Scientific American, April 2000, had an article on “Brown Dwarfs”, also known as “failed stars”. These accumulations of matter from dust and gas clouds are not massive enough or hot enough to sustain nuclear fusion (hydrogen to helium) in their cores, and so do not shine brightly like stars, but emit only weak light from the energy liberated by their gravitational contraction, as well as some from deuterium fusion. .

Yet they are bigger than the solar planet Jupiter, our biggest, which also generates some internal heat. A minimum-size brown dwarf has a mass of about 13 Jupiters, while a minimum-size star would have a mass of about 75 Jupiters. Our Sun is 1000 times bigger than Jupiter.

There now seems to be a continuous series of sizes in celestial objects, from an asteroid (which may have an irregular shape like a big rock, not even be spherical), to a satellite like our Moon, to a small stony planet like Earth or Mars, to a big gaseous planet like Jupiter, to a small brown dwarf like Gliese 229B, to a larger brown dwarf like Teide 1, to a red dwarf star like Gliese 229A, to a yellow star like the Sun, to a big blue star which lasts only a few million years, because of its fast production of energy.

As the picture accompanying the article shows, these objects differ in mass, radius, surface temperature, age, the presence or absence of nuclear reactions, presence or absence of lithium (only brown dwarfs have it, not stars), and whether they mix from surface to centre by convection or have a layered structure like Jupiter and smaller planets.
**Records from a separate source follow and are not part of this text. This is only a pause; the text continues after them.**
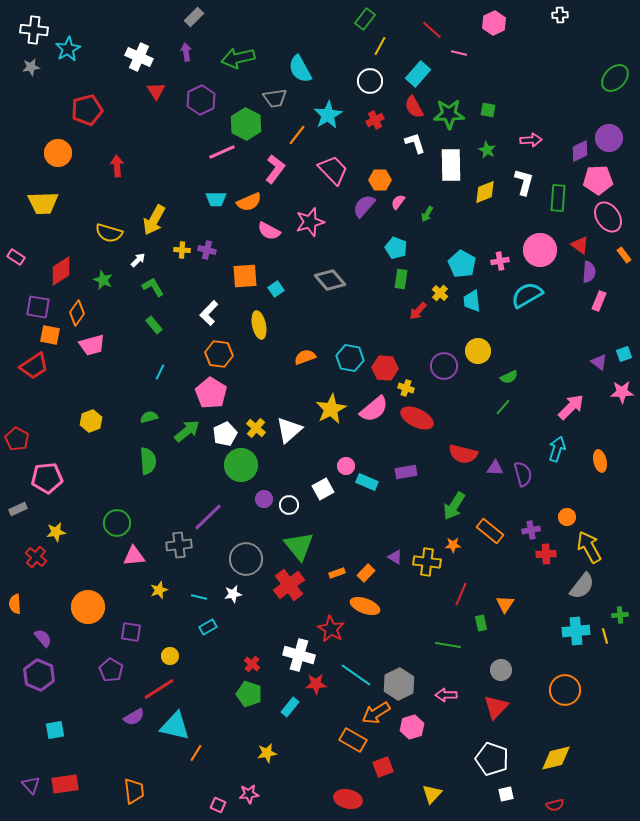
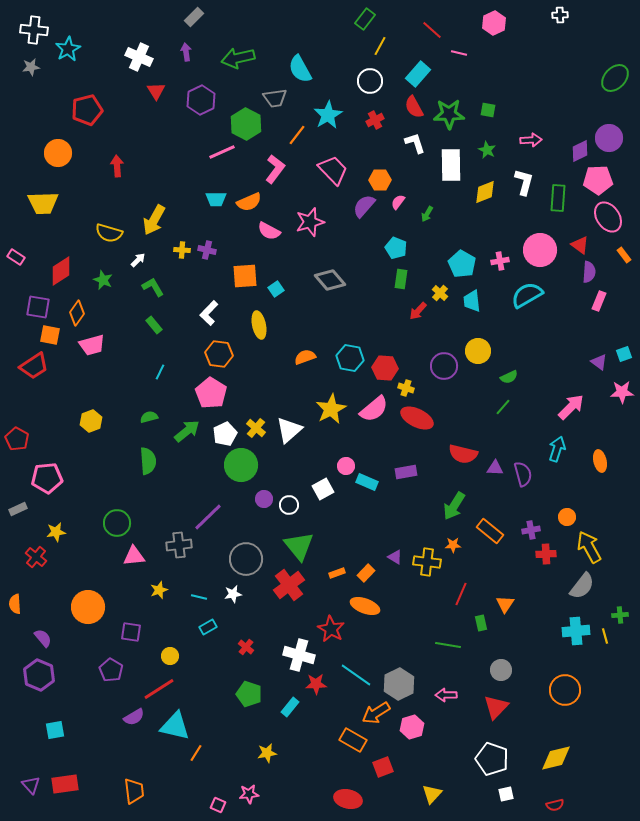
red cross at (252, 664): moved 6 px left, 17 px up
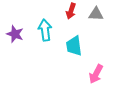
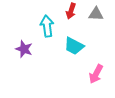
cyan arrow: moved 2 px right, 4 px up
purple star: moved 9 px right, 15 px down
cyan trapezoid: rotated 55 degrees counterclockwise
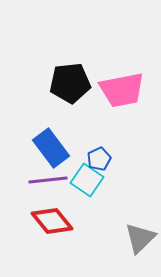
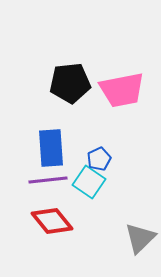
blue rectangle: rotated 33 degrees clockwise
cyan square: moved 2 px right, 2 px down
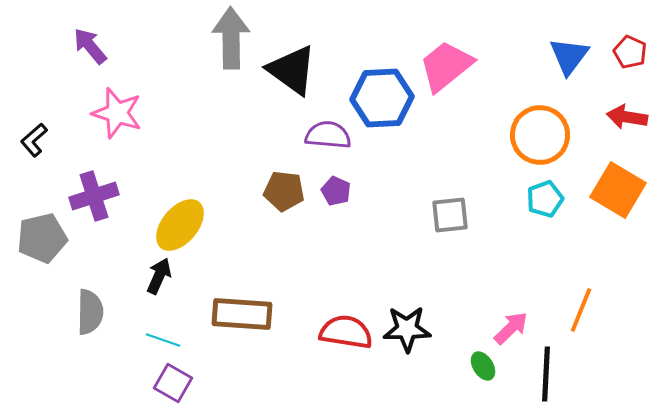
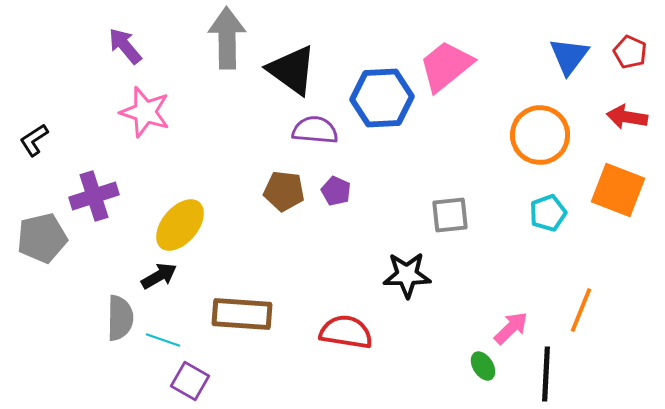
gray arrow: moved 4 px left
purple arrow: moved 35 px right
pink star: moved 28 px right, 1 px up
purple semicircle: moved 13 px left, 5 px up
black L-shape: rotated 8 degrees clockwise
orange square: rotated 10 degrees counterclockwise
cyan pentagon: moved 3 px right, 14 px down
black arrow: rotated 36 degrees clockwise
gray semicircle: moved 30 px right, 6 px down
black star: moved 54 px up
purple square: moved 17 px right, 2 px up
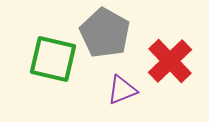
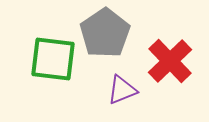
gray pentagon: rotated 9 degrees clockwise
green square: rotated 6 degrees counterclockwise
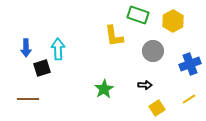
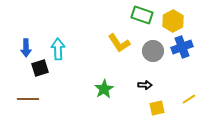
green rectangle: moved 4 px right
yellow L-shape: moved 5 px right, 7 px down; rotated 25 degrees counterclockwise
blue cross: moved 8 px left, 17 px up
black square: moved 2 px left
yellow square: rotated 21 degrees clockwise
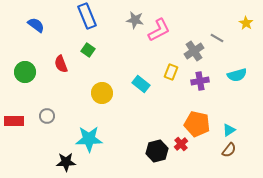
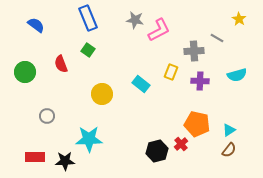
blue rectangle: moved 1 px right, 2 px down
yellow star: moved 7 px left, 4 px up
gray cross: rotated 30 degrees clockwise
purple cross: rotated 12 degrees clockwise
yellow circle: moved 1 px down
red rectangle: moved 21 px right, 36 px down
black star: moved 1 px left, 1 px up
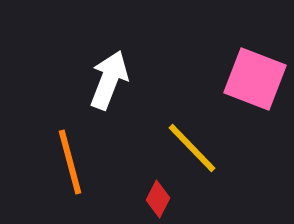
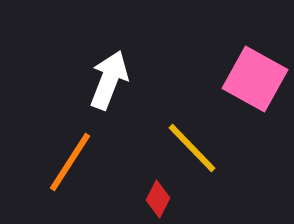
pink square: rotated 8 degrees clockwise
orange line: rotated 48 degrees clockwise
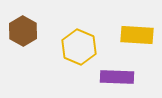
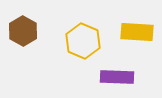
yellow rectangle: moved 3 px up
yellow hexagon: moved 4 px right, 6 px up
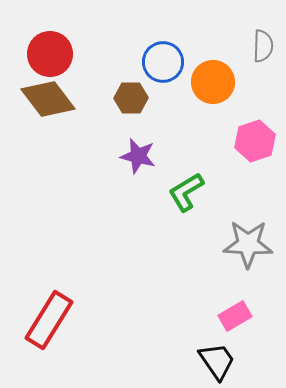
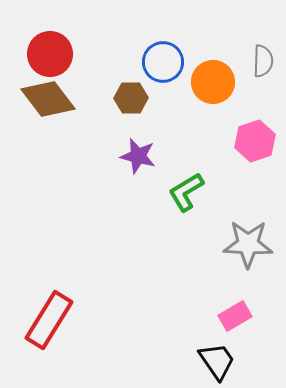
gray semicircle: moved 15 px down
“Planets versus Brown Dwarfs”:

Is there a fundamental difference between the largest planets and the smallest brown dwarfs? The classical view is that planets form in a different way than brown dwarfs or stars do. Gas-giant planets are thought to build up from planetesimals — small rocky or icy bodies-amid a disk of gas and dust surrounding a star. Within a few million years these solid cores attract huge envelopes of gas.This model is based on our own solar system and predicts that all planets should be found in circular orbits around stars and that gas giant planets should travel in relatively distant orbits.

These expectations have been shattered by the discovery of the first extrasolar giant planets. Most of these bodies have been found in close orbits, and most travel in eccentric ovals rather than in circles. Some theorists have even predicted the existence of lone planets, thrown out of their stellar systems by orbital interactions with sibling planets. This makes it very hard for observers to distinguish planets from brown dwarfs on the basis of how or where they formed or what their current location and motion is. We can find brown dwarfs by themselves or as orbital companions to stars or even other brown dwarfs. The same may be true for giant planets.

An alternative view is gaining adherents: to distinguish between planets and brown dwarfs based on whether the object has ever managed to produce any nuclear fusion reactions. In this view, the dividing line is set at about 13 Jupiter-masses. Above that mass, deuterium fusion occurs in the object. The fact that brown dwarfs seem to be less common than planets-at least as companions to more massive stars-suggests that the two types of objects may form by different mechanisms. A mass-based distinction, however, is much easier to observe. -G.B.